[issue27906] Socket accept exhaustion during high TCP traffic

2016-08-30 Thread kevinconway

New submission from kevinconway:

My organization noticed this issue after launching several asyncio services 
that would receive either a sustained high number of incoming connections or 
regular bursts of traffic. Our monitoring showed a loss of between 4% and 6% of 
all incoming requests. On the client side we see a socket read error 
"Connection reset by peer". On the asyncio side, with debug turned on, we see 
nothing.

After some more investigation we determined asyncio was not calling 'accept()' 
on the listening socket fast enough. To further test this we put together 
several hello-world type examples and put them under load. I've attached the 
project we used to test. Included are three docker files that will run the 
services under different configurations. One runs the service as an aiohttp 
service, the other uses the aiohttp worker behind gunicorn, and the third runs 
the aiohttp service with the proposed asyncio patch in place. For our testing 
we used 'wrk' to generate traffic and collect data on the OS/socket errors.

For anyone attempting to recreate our experiments, we ran a three test 
batteries against the service for each endpoint using:

wrk --duration 30s --timeout 10s --latency --threads 2 --connections 10 
wrk --duration 30s --timeout 10s --latency --threads 2 --connections 100 
wrk --duration 30s --timeout 10s --latency --threads 2 --connections 1000 

The endpoints most valuable for us to test were the ones that replicated some 
of our production logic:

/  # Hello World
/sleep?time=100  # Every request is delayed by 100 milliseconds and 
returns an HTML message.
/blocking/inband  # Every request performs a bcrypt with complexity 10 and 
performs the CPU blocking work on the event loop thread.

Our results varied based on the available CPU cycles, but we consistently 
recreate the socket read errors from production using the above tests.

Our proposed solution, attached as a patch file, is to put the socket.accept() 
call in a loop that is bounded by the listening socket's backlog. We use the 
backlog value as an upper bound to prevent the reverse situation of starving 
active coroutines while the event loop continues to accept new connections 
without yielding. With the proposed patch in place our loss rate disappeared.
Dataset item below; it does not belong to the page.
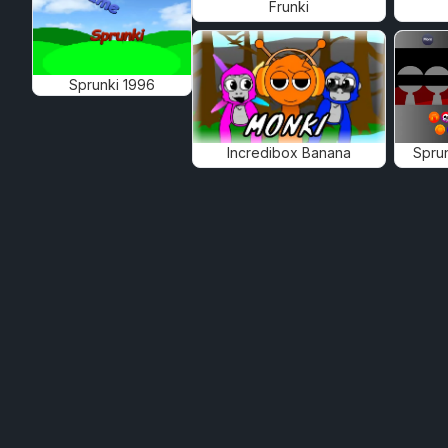
Frunki
Sprunki 1996
Incredibox Banana
Spru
For further comparison, we reviewed the socket accept logic in Twisted against 
which we ran similar tests and encountered no loss. We found that Twisted 
already runs the socket accept in a bounded loop to prevent this issue 
(https://github.com/twisted/twisted/blob/trunk/src/twisted/internet/tcp.py#L1028).

--
components: asyncio
files: testservice.zip
messages: 273989
nosy: gvanrossum, haypo, kevinconway, yselivanov
priority: normal
severity: normal
status: open
title: Socket accept exhaustion during high TCP traffic
versions: Python 3.4, Python 3.5, Python 3.6
Added file: http://bugs.python.org/file44286/testservice.zip

___
Python tracker 
<http://bugs.python.org/issue27906>
___
___
Python-bugs-list mailing list
Unsubscribe: 
https://mail.python.org/mailman/options/python-bugs-list/archive%40mail-archive.com



[issue27906] Socket accept exhaustion during high TCP traffic

2016-08-30 Thread kevinconway

kevinconway added the comment:

Attaching the patch file

--
keywords: +patch
Added file: http://bugs.python.org/file44287/multi-accept.patch

___
Python tracker 
<http://bugs.python.org/issue27906>
___
___
Python-bugs-list mailing list
Unsubscribe: 
https://mail.python.org/mailman/options/python-bugs-list/archive%40mail-archive.com



[issue27906] Socket accept exhaustion during high TCP traffic

2016-08-30 Thread kevinconway

kevinconway added the comment:

I'll dig into the existing asyncio unit tests and see what I can come up with. 
I'm not sure, yet, exactly what I might test for.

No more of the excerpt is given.